Der Wechsel von Koduri zu Intel ist auf jeden Fall interessant und brisant. Ich bin gespannt was er bei Intel so anstellen wird. Sicher wird er bei Intel mehr Möglichkeiten haben, da Intel das größere Budget hat.


----------



## Chicien (11. November 2017)

*AW: "AMD-Grafikchef wechselt zu Intel - was könnte das bedeuten?" Das meinen PCGH-Redakteure*

Was könnte das Bedeuten?
Also ich hoffe das dann in den nächsten Jahren eine dritte Kraft im GPU-Sektor speziell Gaming-Karten kommt.

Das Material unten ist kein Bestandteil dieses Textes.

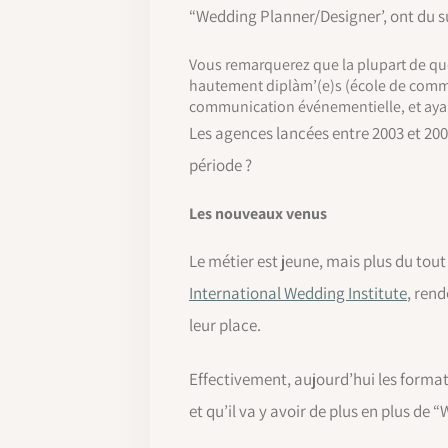
“Wedding Planner/Designer’, ont du s
Vous remarquerez que la plupart de qu
hautement diplàm’(e)s (école de commer
communication événementielle, et ayan
Les agences lancées entre 2003 et 20
période ?
Les nouveaux venus
Le métier est jeune, mais plus du to
International Wedding Institute
, rend
leur place.
Effectivement, aujourd’hui les format
et qu’il va y avoir de plus en plus de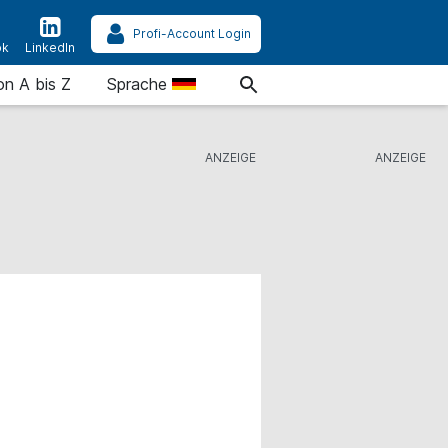
Profi-Account Login
ok
LinkedIn
on A bis Z
Sprache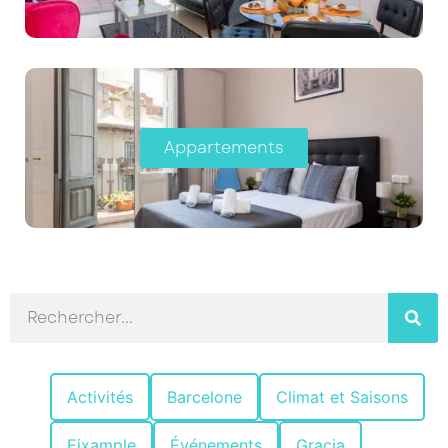
Appartements
Activités
Barcelone
Climat et Saisons
Eixample
Événements
Gracia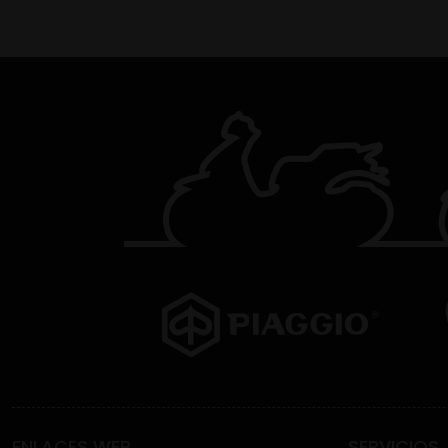
ENLACES WEB
SERVICIOS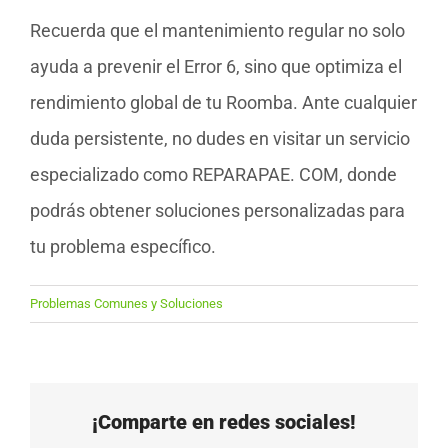
Recuerda que el mantenimiento regular no solo
ayuda a prevenir el Error 6, sino que optimiza el
rendimiento global de tu Roomba. Ante cualquier
duda persistente, no dudes en visitar un servicio
especializado como REPARAPAE. COM, donde
podrás obtener soluciones personalizadas para
tu problema específico.
Problemas Comunes y Soluciones
¡Comparte en redes sociales!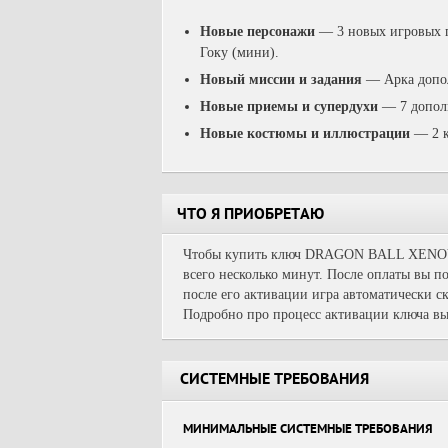
Новые персонажи
— 3 новых игровых пе
Гоку (мини).
Новый миссии и задания
— Арка допол
Новые приемы и супердухи
— 7 дополн
Новые костюмы и иллюстрации
— 2 к
ЧТО Я ПРИОБРЕТАЮ
Чтобы купить ключ DRAGON BALL XENOV
всего несколько минут. После оплаты вы п
после его активации игра автоматически ск
Подробно про процесс активации ключа вы
СИСТЕМНЫЕ ТРЕБОВАНИЯ
МИНИМАЛЬНЫЕ СИСТЕМНЫЕ ТРЕБОВАНИЯ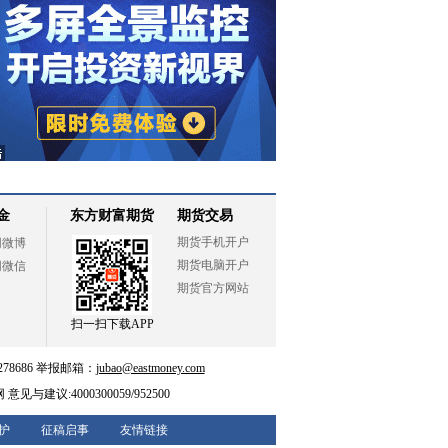
金
东方财富期货
期货交易
期货手机开户
网微博
期货电脑开户
网微信
期货官方网站
扫一扫下载APP
78686 举报邮箱：
jubao@eastmoney.com
网
意见与建议:4000300059/952500
护
征稿启事
友情链接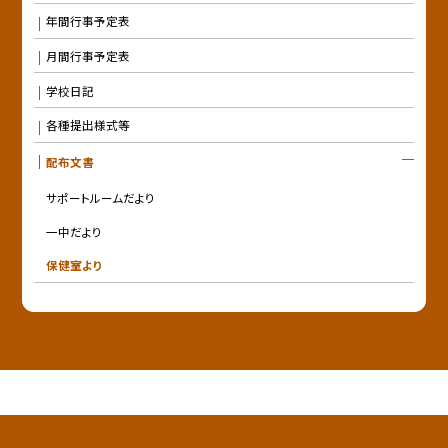
年間行事予定表
月間行事予定表
学校日記
各種提出様式等
配布文書
サポートルームだより
一中だより
保健室より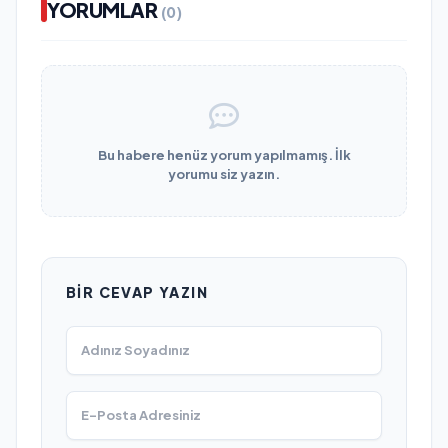
YORUMLAR
(0)
Bu habere henüz yorum yapılmamış. İlk
yorumu siz yazın.
BIR CEVAP YAZIN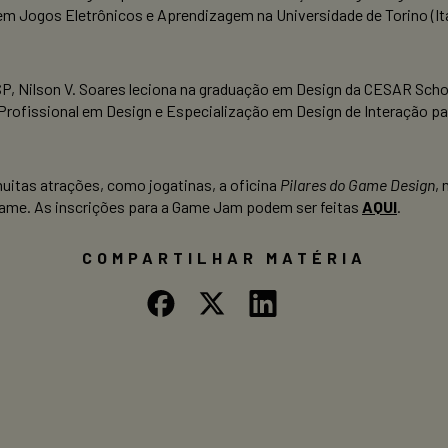
m Jogos Eletrônicos e Aprendizagem na Universidade de Torino (It
-SP, Nilson V. Soares leciona na graduação em Design da CESAR Sch
Profissional em Design e Especialização em Design de Interação para
tas atrações, como jogatinas, a oficina
Pilares do Game Design
,
game. As inscrições para a Game Jam podem ser feitas
AQUI
.
COMPARTILHAR MATÉRIA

AMD ist derzeit stark angeschlagen was die GPU´s betrifft denn Vega ist der 2te Flop infolge nach Fiji!
Nvidia diktiert derzeit die Preise nach Belieben, siehe Pascal-Release und 1070 TI.

Würde da eine dritte Kraft kommen, Intel ist da Mächtig und kann vom Budget Nvidia das Wasser reichen, und AMD dann wieder aus seinem Loch kommen mit vielleicht glänzenden Karten wie zu ATI-Zeiten ...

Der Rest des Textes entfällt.